Volcanic mountains near the city of Latacunga, Cotopaxi, Ecuador

The Illinizas are a pair of volcanic mountains that are located in the north of Latacunga, Cotopaxi, Ecuador. They are located in the Illinizas Ecological Reserve (Reserva Ecológica Los Illinizas). These twin mountains are separated by a saddle that is about a kilometer long. The peaks are among the highest in Ecuador, with Illiniza Sur standing slightly taller than Illiniza Norte, its northern counterpart, at 5248 metres and 5126 metres respectively.

Most guidebooks (for example, Lonely Planet Ecuador, Ecuador: A Climbing Guide) spell the mountain with only one "l" as in Iliniza. The name Illinizas is derived from the Kunza words for "masculine hill."

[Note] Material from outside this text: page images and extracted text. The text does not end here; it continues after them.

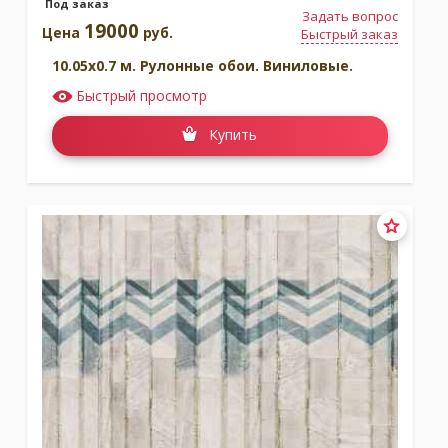
Под заказ
Задать вопрос
19000
Цена
руб.
Быстрый заказ
10.05x0.7 м. Рулонные обои. Виниловые.
Быстрый просмотр
Купить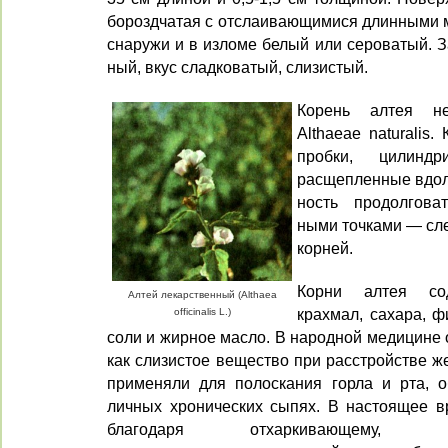
бороздчатая с отслаиваю­щимися длинными 
снаружи и в изломе белый или сероватый. З
ный, вкус сладковатый, слизистый.
Корень алтея н
Althaeae naturalis
пробки, цилинд
расщеплен­ные вдол
ность продолгова
ными точками — сл
корней.
Корни алтея сод
Алтей лекарственный (Althaea
крахмал, сахара, 
officinalis L.)
соли и жирное масло. В народной медицине 
как слизистое вещество при расстройстве ж
применяли для полоскания горла и рта, 
личных хронических сыпях. В настоящее вр
благодаря отхаркивающему, м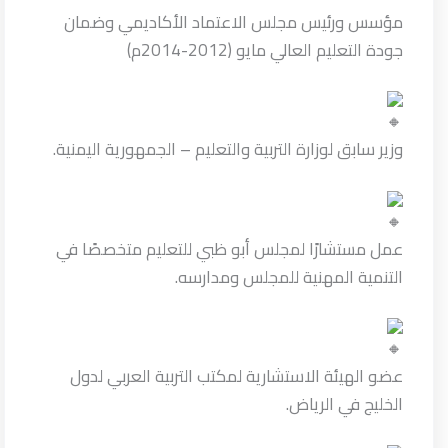
مؤسس ورئيس مجلس الاعتماد الأكاديمي وضمان
جودة التعليم العالي مايو (2012-2014م)
وزير سابق لوزارة التربية والتعليم – الجمهورية اليمنية.
عمل مستشارًا لمجلس أبو ظبي للتعليم متخصصًا في
التنمية المهنية للمجلس ومدارسه.
عضو الهيئة الاستشارية لمكتب التربية العربي لدول
الخليج في الرياض.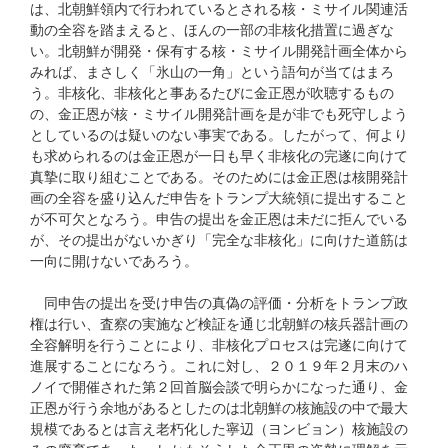
は、北朝鮮領内で行われているとされる核・ミサイル関連活
動の全容を踏まえると、ほんの一部の非核化措置に過ぎな
い。北朝鮮が開発・保有する核・ミサイル開発計画全体から
みれば、まさしく「氷山の一角」という語句が当てはまろ
う。非核化、非核化と事あるたびに金正恩が吹聴するもの
の、金正恩が核・ミサイル開発計画を是が非でも死守しよう
としているのは疑いのない事実である。したがって、何より
も求められるのは金正恩が一日も早く非核化の完遂に向けて
真摯に取り組むことである。そのためには金正恩は核開発計
画の全容を盛り込んだ申告をトランプ大統領に提出すること
が不可欠となろう。申告の提出を金正恩は未だに拒んでいる
が、その提出がないかぎり「完全な非核化」に向けた道筋は
一向に開けないであろう。
同申告の提出を受け申告の真偽の評価・分析をトランプ政
権は行い、査察の実施など検証を通じ北朝鮮の核兵器計画の
全容解明を行うことにより、非核化プロセスは完遂に向けて
進展することになろう。これに対し、２０１９年２月末のハ
ノイで開催された第２回首脳会談で明らかになった通り、金
正恩が行う余地があるとしたのは北朝鮮の核施設の中で最大
規模であるとは言え老朽化した寧辺（ヨンビョン）核施設の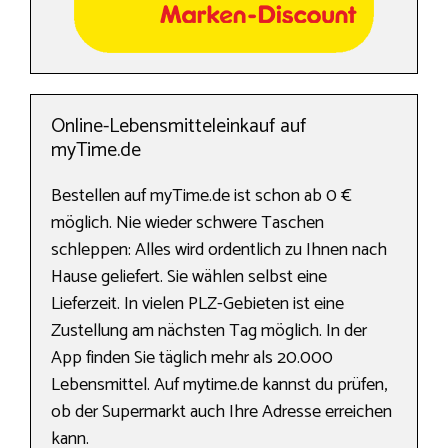
Online-Lebensmitteleinkauf auf
myTime.de
Bestellen auf myTime.de ist schon ab 0 €
möglich. Nie wieder schwere Taschen
schleppen: Alles wird ordentlich zu Ihnen nach
Hause geliefert. Sie wählen selbst eine
Lieferzeit. In vielen PLZ-Gebieten ist eine
Zustellung am nächsten Tag möglich. In der
App finden Sie täglich mehr als 20.000
Lebensmittel. Auf mytime.de kannst du prüfen,
ob der Supermarkt auch Ihre Adresse erreichen
kann.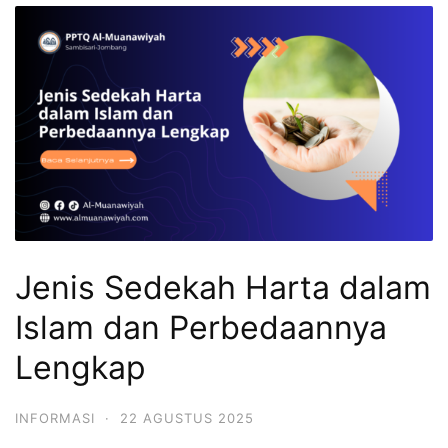
Jenis Sedekah Harta dalam
Islam dan Perbedaannya
Lengkap
INFORMASI
·
22 AGUSTUS 2025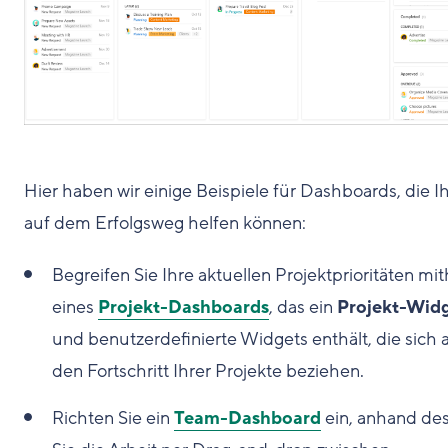
Hier haben wir einige Beispiele für Dashboards, die I
auf dem Erfolgsweg helfen können:
Begreifen Sie Ihre aktuellen Projektprioritäten mit
eines
Projekt-Dashboards
, das ein
Projekt-Wid
und benutzerdefinierte Widgets enthält, die sich 
den Fortschritt Ihrer Projekte beziehen.
Richten Sie ein
Team-Dashboard
ein, anhand de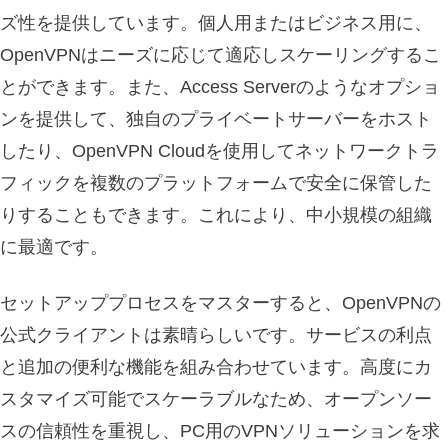
ズ性を提供しています。個人用またはビジネス用に、
OpenVPNはニーズに応じて適応しスケーリングするこ
とができます。また、Access Serverのようなオプショ
ンを提供して、独自のプライベートサーバーをホスト
したり、OpenVPN Cloudを使用してネットワークトラ
フィックを複数のプラットフォームで安全に保管した
りすることもできます。これにより、中小規模の組織
に最適です。
セットアッププロセスをマスターすると、OpenVPNの
公式クライアントは素晴らしいです。サービスの利点
と追加の便利な機能を組み合わせています。高度にカ
スタマイズ可能でスケーラブルなため、オープンソー
スの信頼性を重視し、PC用のVPNソリューションを求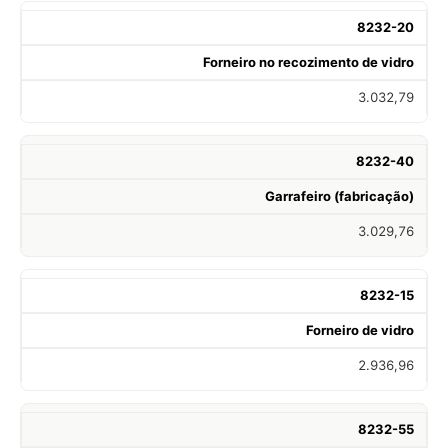
8232-20
Forneiro no recozimento de vidro
3.032,79
8232-40
Garrafeiro (fabricação)
3.029,76
8232-15
Forneiro de vidro
2.936,96
8232-55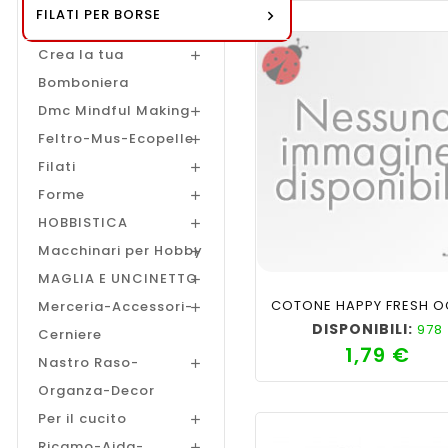
FILATI PER BORSE
Alamari
Crea la tua

Bomboniera
Dmc Mindful Making

Feltro-Mus-Ecopelle

Filati

Forme

HOBBISTICA

Macchinari per Hobby

shopping_cart
favorite_border
cached
visib
MAGLIA E UNCINETTO

Merceria-Accessori-

DISPONIBILI:
978
Cerniere
1,79 €
Prez
Nastro Raso-

Organza-Decor
Per il cucito

Ricamo-Aida-


Whilst Illiniza Sur (the southern peak) is a more difficult climb due to its glacial nature, Illiniza Norte requires some climbing expertise, and may be climbed as a trekking peak. A guide is still recommended, however, as the path becomes hard to navigate as it approaches the summit.

There is a rustic refuge located between the north and south peaks. It can be reached in one hour by car from El Chaupi, followed by a three-hour climb. The refuge has gas stoves, pots and pans and bunk beds. It is necessary to bring warm sleeping bags and food, but water is available to be boiled.

The Englishman Edward Whymper tried and failed twice to make the first ascent of Iliniza Sur. It was climbed for the first time in 1880 by his two Italian guides Jean-Antoine Carrel and Louis Carrel. The first ascent of Iliniza Norte was made in 1912 by the Ecuadorians Nicolás Martínez and Alejandro Villavicencio.